According to a study from 2012, the stability of avocado oil appeared similar to olive oil. It's difficult to ascertain the exact smoking point of olive oil as it appears that the more refined it is, the higher the smoking point. Therefore the chemical composition of the olive oil, particularly the amount of natural antioxidants, help predict its behaviour when heated. However a study comparing the different types of olive oil showed that, despite the category of olive oil tested, it was resistant to frying conditions. While another study concluded that despite the heating conditions, virgin olive oil maintained most of its minor compounds and, therefore, most of its nutritional properties.
Myth? Peanut butter is good for you and you can eat as much as you want
I wish!! Unfortunately it's false. It's great for you, and unless allergic, you should enjoy it. However you need to be mindful of portion size (1tbsp is a portion for most of us... ahem...)!
Nuts are indeed great for you and something you should be having daily. In one study, researchers tracked 76,464 female and 42,498 male subjects. Those who ate 30g of nuts per day, including peanuts and tree nuts, not only had a lower risk of death than those who ate nuts less than once per week, they were also leaner - less fat on their body. They had a smaller waist circumference and decreased risk of obesity.
Nuts aren't calorie free though. Peanuts contain roughly 14g of fat and 170kcal per 30g serving. The fat in peanuts is primarily heart-healthy mono-unsaturated and polyun-saturated fats. They're also a delicious way for people to eat other heart-healthy nutrients such as vitamin E, potassium, L-arginine, phytosterols and resveratrol. Peanuts and almonds contain more protein per serving that the other nuts. Generally nuts contain 2-4g of protein per 30g serve while peanuts and almonds contain about 7g. Therefore peanut and almond butter are a great choice for your wholegrain toast in the morning time or as the basis of protein balls!
Myth? Low fat milk is healthier than full fat milk
false! Whole milk contains 3.5g of fat per 100ml. Just because there is a low fat version available, does not mean that milk is high fat! Any drink with less than 1.5g fat per 100ml is low fat. Milk is a far cry from being high fat, and is actually closer to being naturally low fat. There's approx 2.5g more fat per 100ml of full fat milk compared to low fat. Typically, if you have porridge in the morning and perhaps a cappuccino mid afternoon, this is only saving about 10g of fat per day, equivalent the amount of butter you put on one slice of bread. If you're looking to lower your overall fat intake, you would make bigger changes by choosing different cuts of meat (breast, loin, more fish, more plant proteins), measuring oil in cooking (1 to 2 tsp of oil) and through alternative cooking methods (grilling, boiling, baking).

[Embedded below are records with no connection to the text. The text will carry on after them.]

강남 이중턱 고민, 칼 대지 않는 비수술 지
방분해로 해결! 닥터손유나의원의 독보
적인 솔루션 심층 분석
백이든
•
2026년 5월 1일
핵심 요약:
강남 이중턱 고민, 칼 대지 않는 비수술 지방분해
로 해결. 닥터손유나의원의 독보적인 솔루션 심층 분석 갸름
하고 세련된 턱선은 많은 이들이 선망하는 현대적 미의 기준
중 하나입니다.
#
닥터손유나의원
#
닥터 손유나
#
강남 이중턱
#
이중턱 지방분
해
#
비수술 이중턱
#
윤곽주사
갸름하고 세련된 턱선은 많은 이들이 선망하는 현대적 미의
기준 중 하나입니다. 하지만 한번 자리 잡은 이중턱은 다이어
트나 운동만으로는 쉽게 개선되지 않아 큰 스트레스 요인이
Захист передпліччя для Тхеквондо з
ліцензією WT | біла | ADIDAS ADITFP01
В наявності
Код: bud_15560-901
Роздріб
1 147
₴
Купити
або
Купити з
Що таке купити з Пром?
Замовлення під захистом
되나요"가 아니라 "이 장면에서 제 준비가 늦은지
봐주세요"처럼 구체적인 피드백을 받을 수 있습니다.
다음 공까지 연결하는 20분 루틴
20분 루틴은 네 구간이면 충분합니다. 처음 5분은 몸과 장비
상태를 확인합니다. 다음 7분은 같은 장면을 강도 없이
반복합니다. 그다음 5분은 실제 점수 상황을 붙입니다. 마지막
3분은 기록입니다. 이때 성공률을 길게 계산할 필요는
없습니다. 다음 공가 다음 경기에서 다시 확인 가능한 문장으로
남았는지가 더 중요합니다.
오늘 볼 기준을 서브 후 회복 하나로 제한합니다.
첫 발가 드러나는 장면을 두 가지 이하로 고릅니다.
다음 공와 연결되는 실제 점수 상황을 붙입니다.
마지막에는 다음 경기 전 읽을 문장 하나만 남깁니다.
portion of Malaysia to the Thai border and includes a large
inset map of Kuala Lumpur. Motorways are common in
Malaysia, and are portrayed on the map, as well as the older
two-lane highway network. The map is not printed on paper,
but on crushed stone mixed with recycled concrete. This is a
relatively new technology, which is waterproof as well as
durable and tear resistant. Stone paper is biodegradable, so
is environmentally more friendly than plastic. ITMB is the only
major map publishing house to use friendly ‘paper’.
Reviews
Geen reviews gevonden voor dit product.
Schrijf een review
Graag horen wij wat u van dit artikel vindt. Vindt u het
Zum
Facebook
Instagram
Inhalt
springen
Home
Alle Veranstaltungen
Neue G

A systematic review of the literature, published in 2016, looked at milk consumption, mortality, coronary heart disease and stroke. They found no evidence for a decreased or increased risk of mortality, coronary heart disease, and stroke associated with milk consumption. A similar review, but published in 2015, showed the same thing. So enjoy milk, and by all means choose the normal one over the slightly lower fat one, if you prefer it.